I’ll be frank, I’m not too worried about Bednar. He’s annoying as fuck, but he clearly can get outs when he needs them. And, of course, it wasn’t like he was being hit hard. The only thing that REALLY annoyed me from him was walking Liam Hicks up three. If he hits a two-run home run, it’s still a one-run game. Don’t fucking walk people in the ninth inning, dude! Otherwise, it was soft contact, and Jazz fucking him on a play that could have led to the inning ending MUCH sooner.
Doval, I’m more concerned about. He’s clearly a headcase. When he’s under control, he’s great. When he loses control, he implodes. Fernando Cruz is like that, too, but Cruz implodes less frequently than Doval. At this point, Doval has got to be moved into lower leverage situations until he proves he can go back to being the 8th inning guy. He obviously CAN do it. He just needs to get his head right.
The same goes for Weathers, who rotated from dominating to being a dummy with his pitches. He was hurt by a weak popup that just happened to land where no one could get to it. But he also walked a dude, so that was why the one solid hit he gave up in the first ended up being a two-run triple. He and Doval have similar issues. When they lose command, they lose focus, and end up missing their spots, and their pitches are hit hard.
Both guys are clearly extremely talented, but talent doesn’t help if you’re too stupid to use it.
Max Fried needs to give them length on Sunday.
But hey, they’re seven and fucking one, ya know? That’s pretty fucking cool.
If Billy Martin were alive and managing the ninth last night, he’d be in custody and Jazz would be in the morgue.
I miss him, mostly for this scenario
Chris Paddack really failed to live up to the hype, huh. Makes me laugh that he had this tough guy cowboy image and he sucks
Bednar 2026 WHIP 2.308.
Gil is scheduled to pitch today in Scranton and then Friday for the Yankees.

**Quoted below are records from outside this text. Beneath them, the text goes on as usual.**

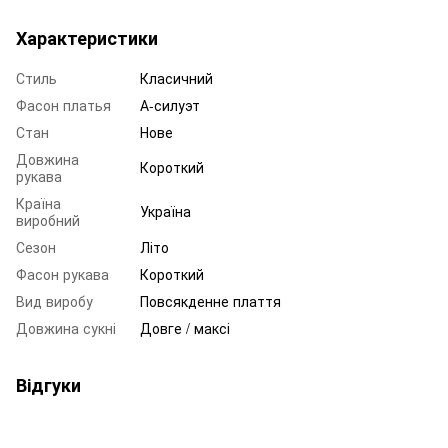
Характеристики
Стиль
Класичний
Фасон платья
А-силуэт
Стан
Нове
Довжина
Короткий
рукава
Країна
Україна
виробний
Сезон
Літо
Фасон рукава
Короткий
Вид виробу
Повсякденне плаття
Довжина сукні
Довге / максі
Відгуки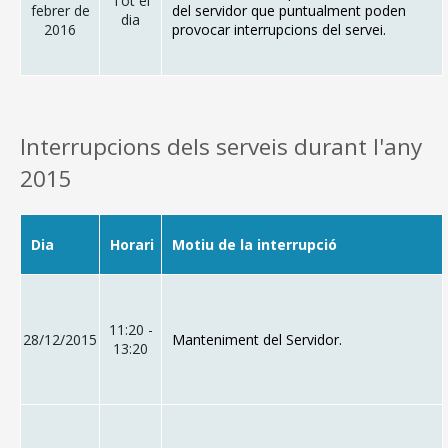
Tot el
febrer de
del servidor que puntualment poden
dia
2016
provocar interrupcions del servei.
Interrupcions dels serveis durant l'any
2015
Dia
Horari
Motiu de la interrupció
11:20 -
28/12/2015
Manteniment del Servidor.
13:20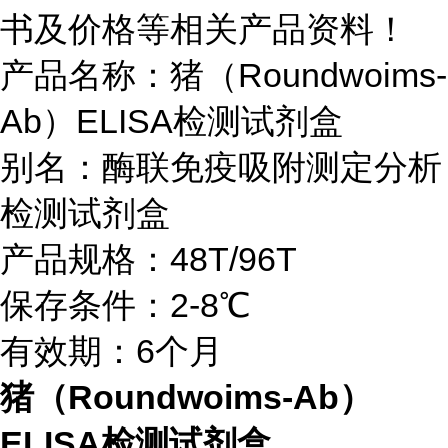
书及价格等相关产品资料！
产品名称：
猪（Roundwoims-
Ab）ELISA检测试剂盒
别名：酶联免疫吸附测定分析
检测试剂盒
产品规格：48T/96T
保存条件：2-8℃
有效期：6个月
猪（Roundwoims-Ab）
ELISA检测试剂盒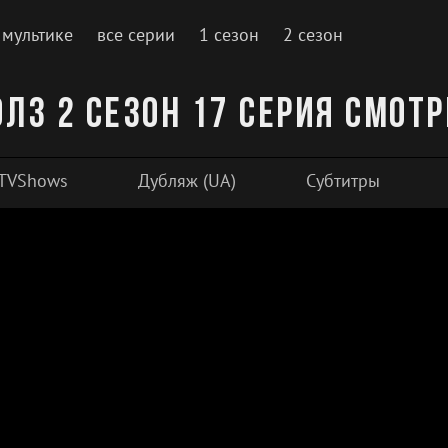
 мультике
все серии
1 сезон
2 сезон
лз 2 сезон 17 серия смот
TVShows
Дубляж (UA)
Субтитры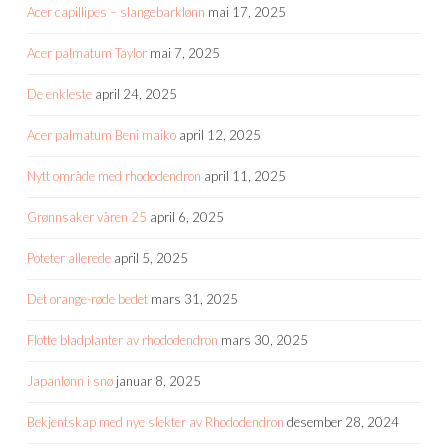
Acer capillipes – slangebarklønn
mai 17, 2025
Acer palmatum Taylor
mai 7, 2025
De enkleste
april 24, 2025
Acer palmatum Beni maiko
april 12, 2025
Nytt område med rhododendron
april 11, 2025
Grønnsaker våren 25
april 6, 2025
Poteter allerede
april 5, 2025
Det orange-røde bedet
mars 31, 2025
Flotte bladplanter av rhododendron
mars 30, 2025
Japanlønn i snø
januar 8, 2025
Bekjentskap med nye slekter av Rhododendron
desember 28, 2024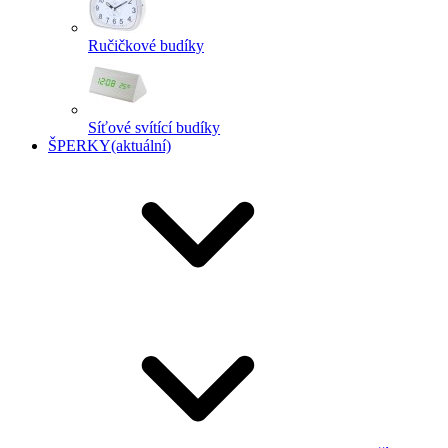
Ručičkové budíky
Síťové svítící budíky
ŠPERKY
(aktuální)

The Yankees worked with Ryan McMahon in spring 2026 to narrow his batting stance, aiming to reduce a high strikeout rate (35.2% in 2025) and improve contact, according to nypost.com and CBS Sports. The veteran infielder indicated the new, closer-together stance helps his hands stay higher, which he believes leads to better swing results, notes CBS Sports
“better swing results”
[Endless hollow silence]
You should have seen the other timeline.
Repost
The Yankees worked with Ryan McMahon in spring 2026 to narrow his batting stance, aiming to reduce a high strikeout rate (35.2% in 2025) and improve contact, according to nypost.com and CBS Sports. The veteran infielder indicated the new, closer-together stance helps his hands stay higher, which he believes leads to better swing results, notes CBS Sports
Fungible number
https://x.com/chriskirschner/status/2040898619306299789?s=61
Nice Rice
How did the ump miss that one?
The new stance is working
I trust Cade.
Freed Bird
Jake Bird Yankee era 2025: 27. Scranton era 6.32. May challenge Brooks Kriske.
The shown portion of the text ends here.